Et quand l'astre s'éveille doucement, le monde bascule dans le rouge et le rose, c'est comme vivre dans de la barbe à papa, c'est même un peu romantique, et il y a de quoi, c'est un lever de soleil ! Pourtant, je la sens se crisper plus, et je me redresse, pour mieux emballer mon bras autour d'elle. Puis, j'ai une idée qui est bonne. Je tends mes deux indexs devant nous, et j'en active un :
— Oh ! Mais ! Qu'est-ce que c'est ! — je peaufine ma voix d'ignare, en lendemain de cuite — Mais ? PIERO ! VIENS VOIR ÇA ! — c'est maintenant mon autre index qui gesticule — Tout ce rouge ?
Elle range mes doigts, en serrant mes mains dans les siennes sans esquisser un gloussement. Son visage se déforme, avant qu'elle commente :
— Là-bas, ça grouille. Tous ces gens, en vrai, ils n'ont rien vu.
Je fronce les sourcils en observant cette ville qui s'est débarrassée de ses lucioles. C'est vrai que moi aussi, je les imagine très bien faire, ces gens, marcher droit devant eux, sans un regard pour ce qui traîne autour. Je finis par hausser les épaules et tente de dédramatiser :
— Et alors ? On s'est éclaté, nan ? Même si on a perdu 10 ans de temps de vie.
Elle hoche la tête timidement :
— Ouais. Bien sûr.
— Moi, ça m'a donné l'impression d'être utile, de faire un truc qui me rendait vivant.
— Si c'est ça qu'il nous faut, on est mal barré. Je me demande parfois si j'aurais pas aimé être comme Pomme, ou Ben, voir les choses sous un angle plus apaisé.
— Et t'es pas comme ça. Parfois, je me demande si tout le monde autour de moi est un robot, et qu'en vrai, je suis vraiment tout seul, comme dans une sorte de jeu. Mais je sais que c'est pas vrai.
— Tu crois que moi, je suis un robot ?
— Tu peux pas être un robot, toi. Ou alors le programmeur a chié sur le code.
Elle glousse un instant, avant de se voiler de nouveau, en observant le vide.
— Des fois, j'ai envie de disparaître.
— Moi aussi, et je le fais pas.
Elle hoche la tête, en ponctuant :
— Ça risque de faire mal.
— Ouais.
— En même temps, imagine tu te loupes.
J'imite lâchement un corps qui se secoue dans tous les sens, et elle serre les dents. J'ai plus de réponse de sa part, et quand je me tourne, elle se frotte les yeux, ils rougeoient, et des larmes s'accumulent sur ses cernes avant de plonger maladroitement sous sa mâchoire. Elle suce sa lèvre inférieure, ravale sa salive, et en fin de compte, elle souffre de la plus intense des façons, elle subit son existence dans le plus beau des drames, dans le plus beau des échecs, parce que je veux croire que ses échecs sont beaux, car ils prouvent qu'elle essaie, qu'elle remue les mains pour appeler les autres, qu'elle joue le grand jeu de notre humanité. Et chacune des larmes qui s'ose à nettoyer la crasse de ses joues vient percer mon plexus.
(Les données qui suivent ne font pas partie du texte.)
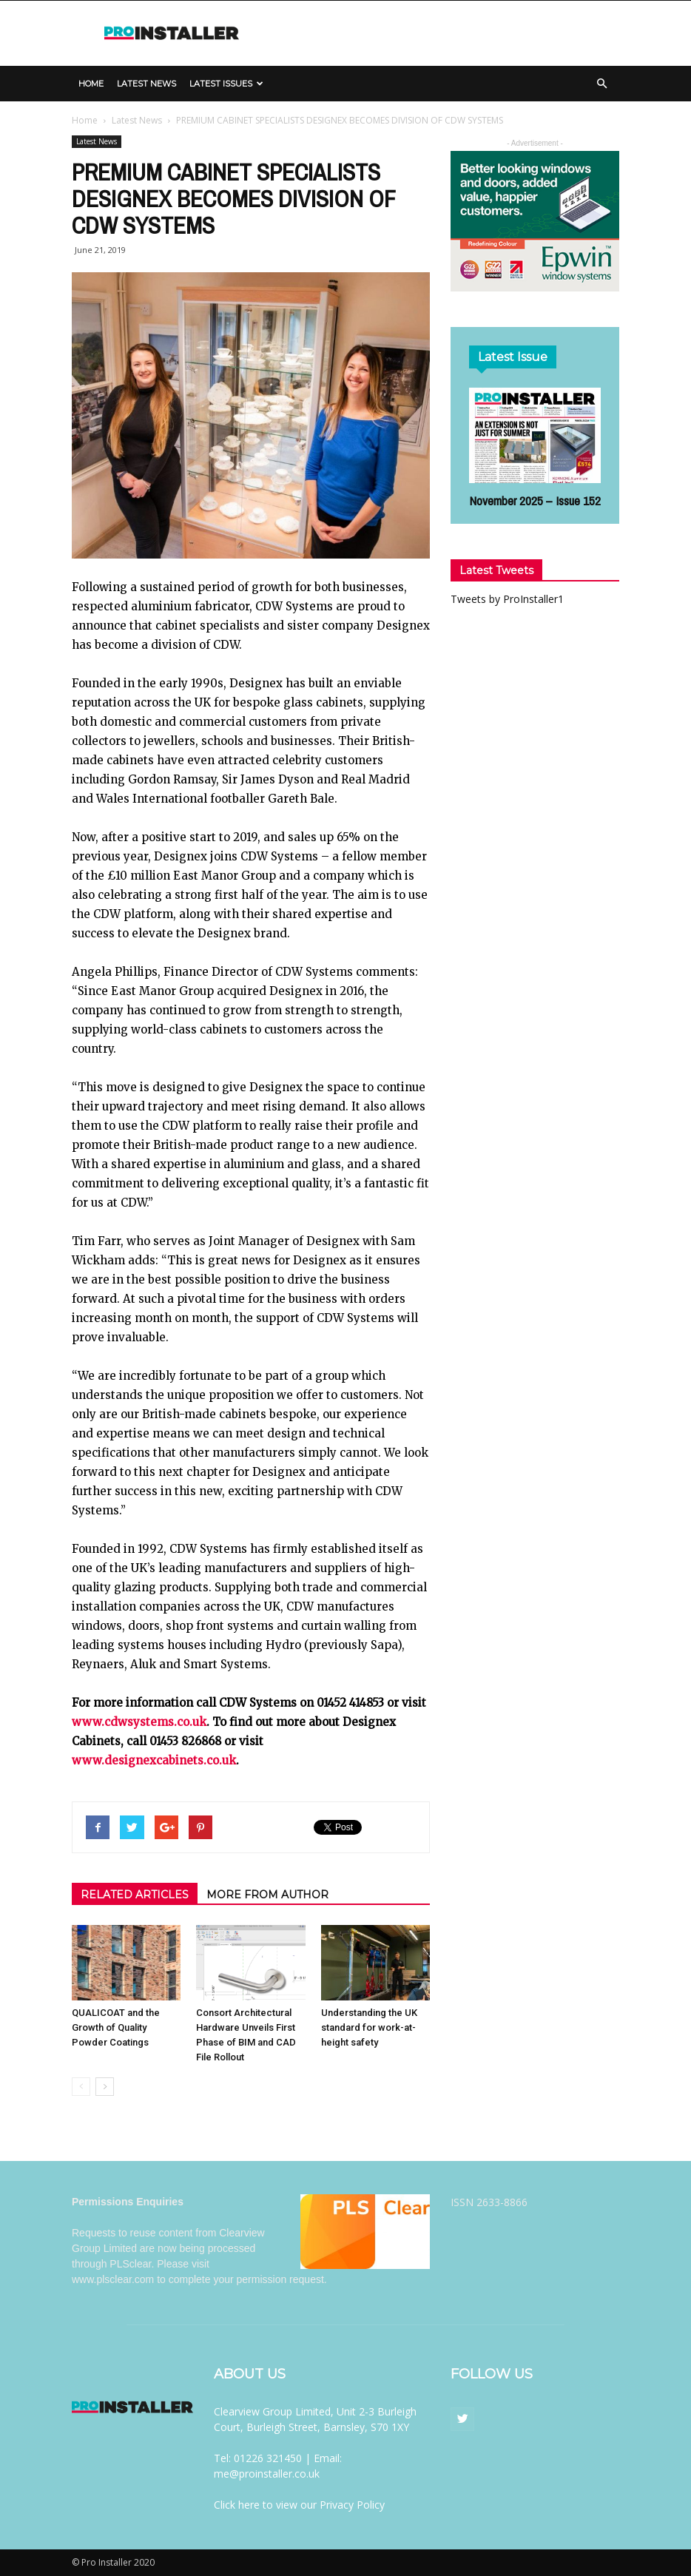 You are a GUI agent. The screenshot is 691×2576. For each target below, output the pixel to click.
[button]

Le sentiment d'effondrement dans mon être est proche, je veux pas de sa douleur, et je m'agenouille devant elle, pour lui relever son visage. Ses yeux me fuient, et je la bouscule du bout du nez pour avoir le droit de goûter ses lèvres. Je repousse ses cheveux en arrière, pour voir tout entier son visage dans mes yeux mi-clos. Elle s'emballe autour de mes épaules, et me serre, ah, qu'est-ce qu'elle me serre, au point de me rendre prisonnier de son corps.
Je la laisse faire, j'ai pas vraiment la tête à ça, mais en soi, je peux pas lui refuser, j'ai pas envie de lui refuser, parce que ça me titille aussi finalement. Elle fouille mon treillis, comme elle sait si bien le faire.
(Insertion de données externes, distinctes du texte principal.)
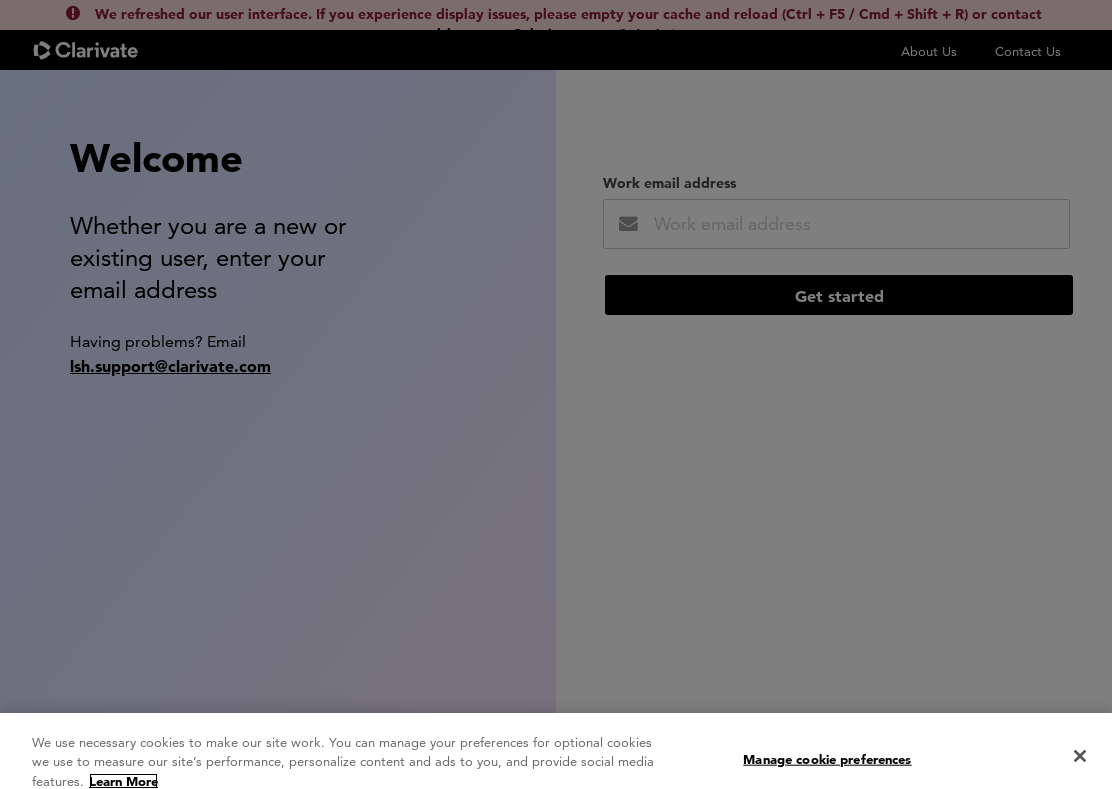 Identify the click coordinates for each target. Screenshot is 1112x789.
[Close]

Faire l'amour en plein air, c'est pas ce qu'il y a de plus confortable, pourtant qu'est-ce que c'est vivifiant — même si j'aimerais être de ceux qui font les marioles et soulèvent la fille pour la plaquer contre un mur, et la pourfendre, mais je m'envolerais comme une brindille. Dans ce cas, c'est moi le problème, hein, pas elle.
Par contre, j'adore avoir le pénis à l'air, ça lui fait du bien de sentir la brise fraîche lui chatouiller le dessus de la tête, surtout quand celui-ci se fait pétrir par deux mains expérimentées dans l'art de la branlette sauvage. Tout ça me fait valser le cœur dans une centrifugeuse, et après une gymnastique foireuse pour lui retirer son jean et sa culotte, je me vautre sur elle, pour la prendre en missionnaire, au bord du gouffre. J'ai un peu la trouille sur cette plateforme, je me dis qu'on aurait l'air bien malin si on chutait. On giserait le cul nu au milieu des bagnoles rouillées, mais au moins, les flics n'auraient pas à enquêter pour savoir ce qu'on a fichu, bien que quand ils retraceront nos dernières 24 heures, ils se feraient de sacrées barres de rire.
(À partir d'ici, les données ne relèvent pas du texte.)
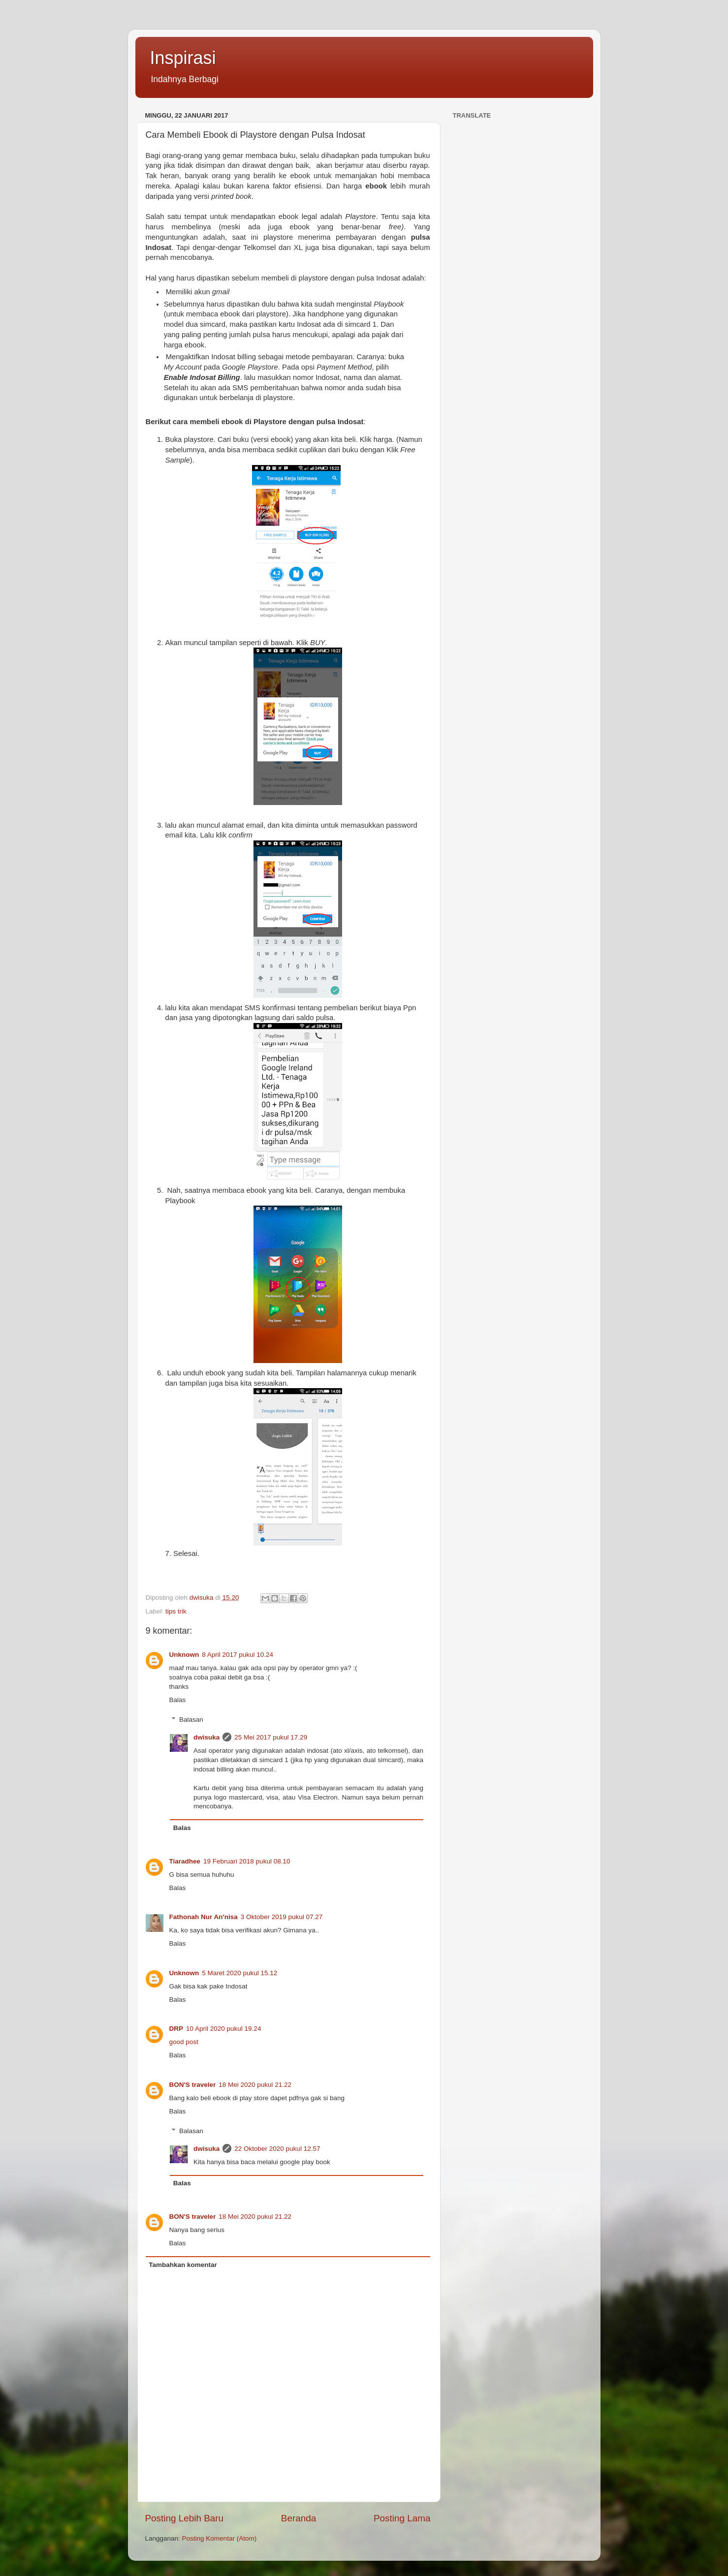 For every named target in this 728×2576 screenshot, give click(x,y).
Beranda (298, 2518)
À vrai dire, cette tension me plaît, je me sens comme le roi du pétrole, le type invincible, qui a toutes les cartes en main. J'ai fait des dingueries et en plus, j'ai la nana de mes rêves, que demande le peuple ?
Mais c'est vrai que cette partie de jambes en l'air a un goût différent des autres. Élisabeth est accrochée à mon corps, et ondule en douceur, sans faire de folie, alors qu'habituellement, elle est du genre à gérer, à se tortiller dans tous les sens et à hurler à la mort. Puis, elle a planqué son visage dans mon cou, mais normalement, c'est plutôt yeux dans les yeux, le premier qui détourne le regard risque de se prendre un coup de dent acéré. C'est bête à dire mais : j'aime quand elle me fait mal. J'aime ça parce que ça empêche mes pensées de tourbillonner, de lancer des souvenirs putrides, de réveiller des conneries du fin fond de mon cerveau, non, ça me garde alerte. Un jour, elle m'arrachera le cuir, et j'en serai content.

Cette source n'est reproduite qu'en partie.